Input records:
##########
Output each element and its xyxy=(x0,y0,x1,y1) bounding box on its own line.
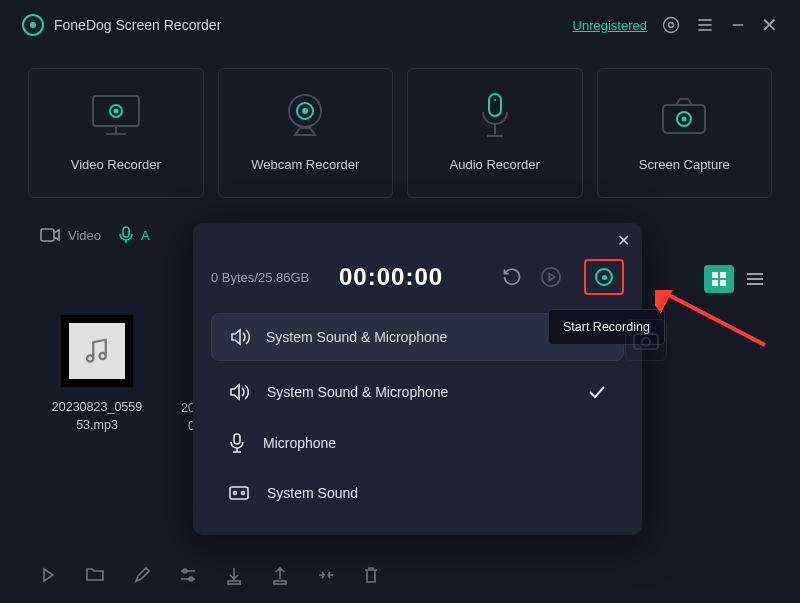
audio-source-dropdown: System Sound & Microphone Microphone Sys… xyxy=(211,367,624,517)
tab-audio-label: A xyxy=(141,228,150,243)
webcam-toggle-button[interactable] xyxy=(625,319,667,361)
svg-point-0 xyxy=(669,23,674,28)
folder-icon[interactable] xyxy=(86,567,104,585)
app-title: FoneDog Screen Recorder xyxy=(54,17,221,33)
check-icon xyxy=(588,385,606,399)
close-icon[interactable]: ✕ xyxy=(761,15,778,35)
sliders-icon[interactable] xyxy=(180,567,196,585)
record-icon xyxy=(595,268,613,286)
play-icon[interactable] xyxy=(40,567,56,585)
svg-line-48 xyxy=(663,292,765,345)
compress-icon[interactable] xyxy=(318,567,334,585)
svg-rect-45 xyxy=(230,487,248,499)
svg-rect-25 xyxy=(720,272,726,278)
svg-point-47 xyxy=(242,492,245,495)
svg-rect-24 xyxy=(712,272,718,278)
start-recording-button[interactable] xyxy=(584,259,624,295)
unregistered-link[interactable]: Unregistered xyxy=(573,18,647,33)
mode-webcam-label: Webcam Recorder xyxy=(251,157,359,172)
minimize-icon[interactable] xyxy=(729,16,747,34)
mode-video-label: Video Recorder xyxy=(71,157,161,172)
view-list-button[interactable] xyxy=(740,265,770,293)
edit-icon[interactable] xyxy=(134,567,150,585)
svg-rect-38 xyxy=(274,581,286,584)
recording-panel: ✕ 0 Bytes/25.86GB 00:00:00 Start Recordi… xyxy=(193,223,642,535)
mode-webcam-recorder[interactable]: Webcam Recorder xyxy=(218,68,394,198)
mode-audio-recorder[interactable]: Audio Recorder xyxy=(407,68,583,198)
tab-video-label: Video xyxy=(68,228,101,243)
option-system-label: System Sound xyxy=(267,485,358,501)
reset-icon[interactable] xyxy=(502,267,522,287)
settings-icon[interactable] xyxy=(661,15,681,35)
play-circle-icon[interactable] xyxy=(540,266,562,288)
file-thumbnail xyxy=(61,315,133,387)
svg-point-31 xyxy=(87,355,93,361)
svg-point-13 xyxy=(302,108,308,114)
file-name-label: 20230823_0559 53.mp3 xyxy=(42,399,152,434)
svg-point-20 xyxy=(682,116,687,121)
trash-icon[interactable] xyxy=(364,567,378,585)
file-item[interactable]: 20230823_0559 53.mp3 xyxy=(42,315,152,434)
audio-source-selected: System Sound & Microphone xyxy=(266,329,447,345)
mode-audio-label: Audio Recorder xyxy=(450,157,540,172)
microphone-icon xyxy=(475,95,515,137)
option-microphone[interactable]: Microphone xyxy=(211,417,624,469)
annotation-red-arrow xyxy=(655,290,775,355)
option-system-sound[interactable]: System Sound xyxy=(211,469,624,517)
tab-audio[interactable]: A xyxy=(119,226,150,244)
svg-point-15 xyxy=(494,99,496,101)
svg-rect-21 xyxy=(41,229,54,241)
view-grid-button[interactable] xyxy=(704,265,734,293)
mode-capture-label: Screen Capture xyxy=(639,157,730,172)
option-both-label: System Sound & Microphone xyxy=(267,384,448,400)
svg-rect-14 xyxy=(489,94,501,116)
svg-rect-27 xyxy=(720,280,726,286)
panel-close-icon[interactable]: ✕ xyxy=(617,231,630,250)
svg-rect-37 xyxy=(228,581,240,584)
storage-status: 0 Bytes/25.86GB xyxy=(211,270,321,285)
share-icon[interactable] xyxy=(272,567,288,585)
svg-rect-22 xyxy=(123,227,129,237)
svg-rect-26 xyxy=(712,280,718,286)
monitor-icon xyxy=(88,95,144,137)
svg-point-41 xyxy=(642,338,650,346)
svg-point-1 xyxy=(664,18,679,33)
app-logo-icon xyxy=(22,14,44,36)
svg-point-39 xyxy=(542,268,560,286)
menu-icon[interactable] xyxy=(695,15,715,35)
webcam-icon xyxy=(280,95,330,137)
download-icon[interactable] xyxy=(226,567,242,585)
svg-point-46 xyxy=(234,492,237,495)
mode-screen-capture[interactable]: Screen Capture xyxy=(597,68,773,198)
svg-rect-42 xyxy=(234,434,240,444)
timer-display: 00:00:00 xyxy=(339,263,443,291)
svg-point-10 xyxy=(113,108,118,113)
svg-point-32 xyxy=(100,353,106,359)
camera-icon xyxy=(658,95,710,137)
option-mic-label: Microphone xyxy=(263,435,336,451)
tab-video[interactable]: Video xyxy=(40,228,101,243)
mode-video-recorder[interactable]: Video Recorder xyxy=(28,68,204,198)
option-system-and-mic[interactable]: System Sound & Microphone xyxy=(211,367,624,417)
##########
Task goal: Above are the records; report each line in them that includes the word "view".

Exercise response:
view-list-button[interactable] xyxy=(740,265,770,293)
view-grid-button[interactable] xyxy=(704,265,734,293)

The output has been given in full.